Overseas, this has been used for decades now. A lot of homes and climates that are similar to New Zealand, and even colder, have shown this is adequate. Anything less than this, and you’re very likely to have problems in your home; unless you’re going to live like your grandparents did, opening doors and windows all winter long, for several minutes EVERY day, TWICE a day. Otherwise, continuous, low cost, mechanical extract ventilation is your answer.
Technical Footnotes:
This solution is really only barely adequate for single family detached home. If the fan is powerful or the home is very airtight than it could backdraft combustion devices like gas water heaters but we are talking about lower power fans than typical. You would need to change to balanced or very well compartmentalized units with passive inlets to make this work in multifamily / apartments / commercial situations. Terry Brennan from the USA has put together a best practice guide for exhaust only systems in multifamily that’s a good start if you are going to try this.
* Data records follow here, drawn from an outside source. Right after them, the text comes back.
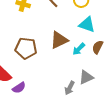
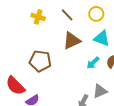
brown triangle: (59, 40) -> (72, 41), moved

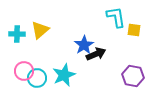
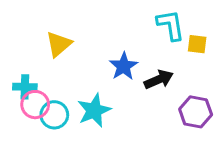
cyan cross: (17, 34) -> (25, 87), moved
black arrow: (96, 54) -> (159, 80), moved

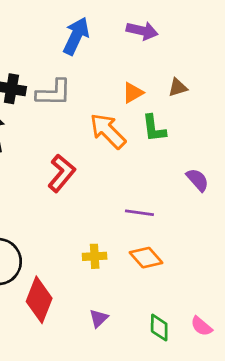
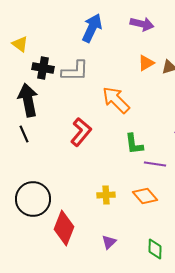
orange triangle: (133, 93) -> (146, 63), moved
green L-shape: (154, 128) -> (134, 144), moved
purple line: (139, 213) -> (155, 164), moved

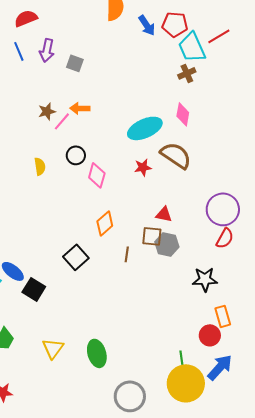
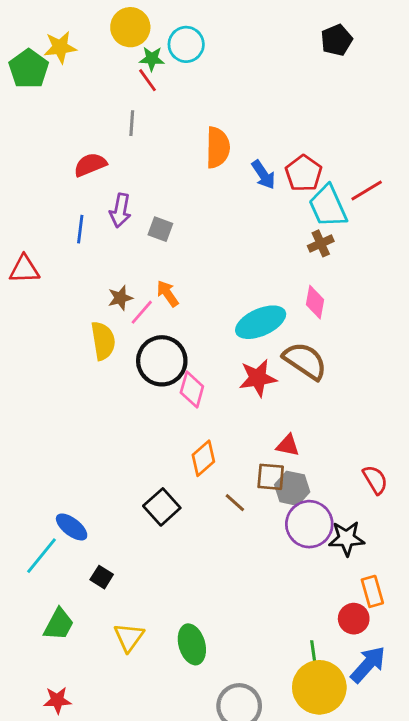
red pentagon: (175, 24) -> (304, 173), turned 30
blue line: (19, 51) -> (80, 229), moved, turned 30
orange arrow: (80, 108) -> (168, 294), turned 54
black circle: (76, 155) -> (162, 361), size x1.8
yellow semicircle: (40, 166) -> (103, 341), moved, size x1.5
red star: (143, 167) -> (258, 378), size x1.5
purple circle: (223, 209) -> (309, 524), moved
red semicircle: (225, 238) -> (375, 480), turned -60
brown line: (127, 254) -> (235, 503), turned -56
black square: (34, 289) -> (102, 577), moved, size x0.7

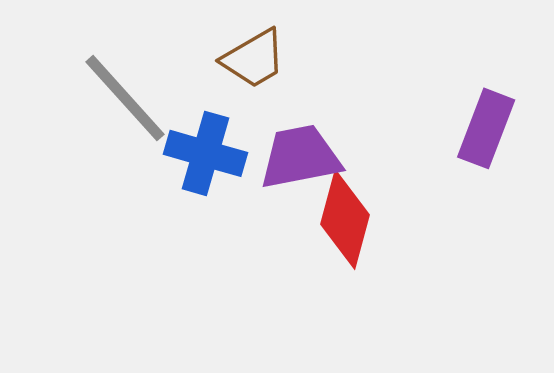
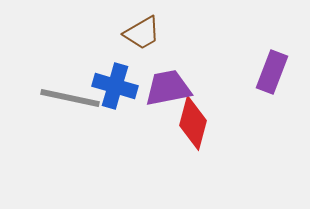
gray line: (125, 98) -> (70, 98), moved, turned -36

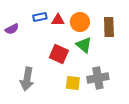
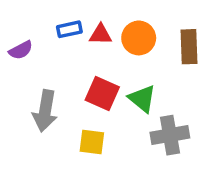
green triangle: (84, 45) -> (142, 99), moved
gray arrow: (27, 79) -> (45, 111), moved
yellow square: (73, 83) -> (92, 142), moved

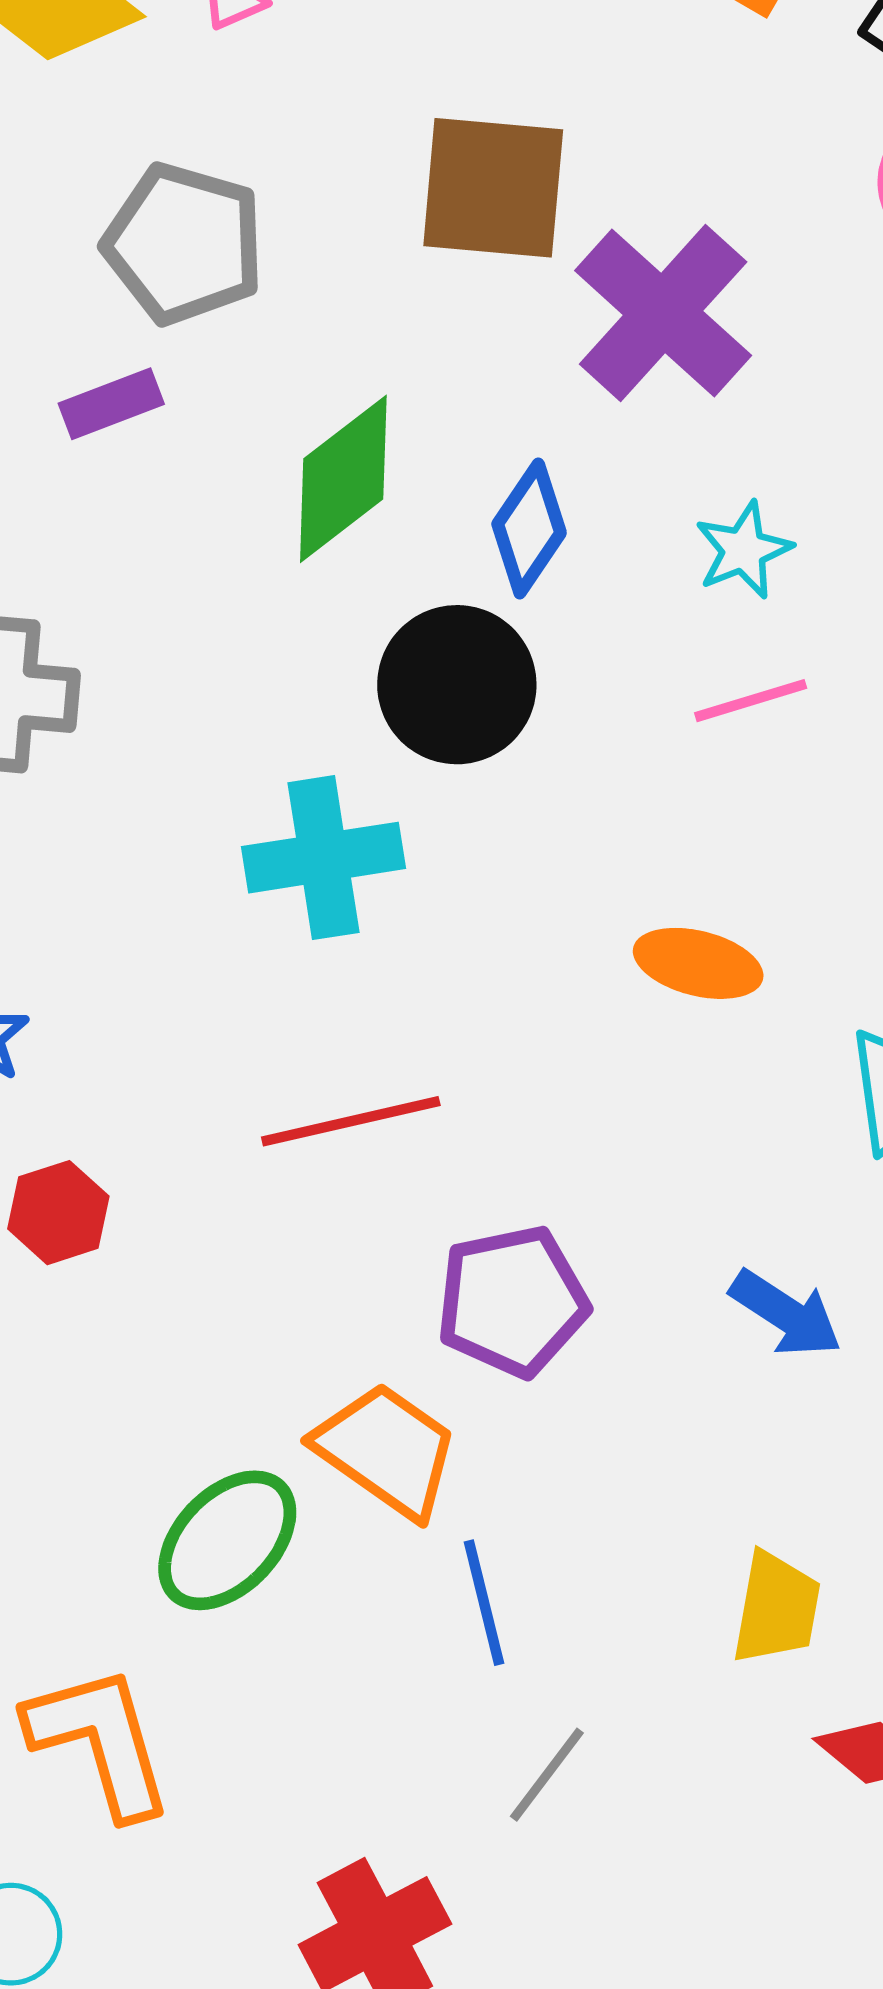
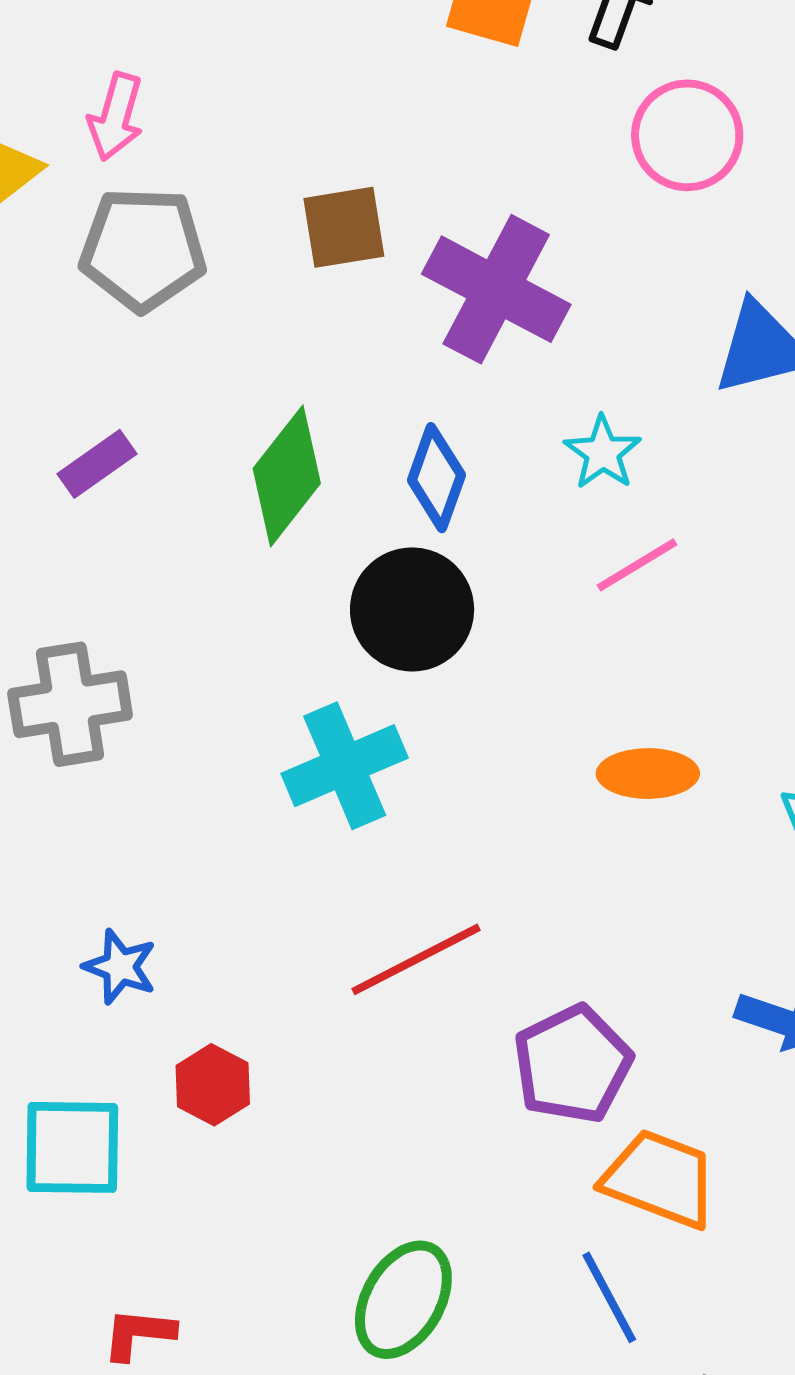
brown square: (493, 188) -> (344, 227), size x0.7
gray pentagon: (184, 244) -> (143, 249), moved
orange trapezoid: (387, 1450) -> (660, 1179), moved

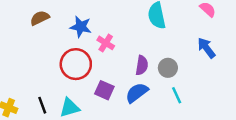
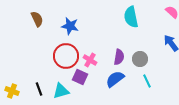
brown semicircle: (40, 18) -> (37, 19), turned 91
pink cross: (106, 43) -> (90, 60), moved
purple square: (104, 90) -> (80, 77), moved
No. Passive ventilation and cutting holes in windows won’t work – you do need the fan. Scotland study ‘concluded that trickle ventilation as installed and used is ineffective in meeting desired ventilation rates, evidenced by high CO2 levels reported across the sampled dwellings.’ Reference: Sharpe, Tim, Paul Farren, Stirling Howieson, Paul Tuohy, and Jonathan Mcquillan. “Occupant Interactions and Effectiveness of Natural Ventilation Strategies in Contemporary New Housing in Scotland, UK.” International Journal of Environmental Research and Public Health 12, no. 7 (2015): 8480-497.
Australia ‘40% of new buildings have condensation and mould.’ Reference: Clarke, J and Maxwell, S “Improving Australian Housing Envelope Integrity A Net Benefit Case for Post Construction Fan Pressurisation Testing.” The Australian Institute for Refrigeration Air Conditioning and Heating (AIRAH), October 2016.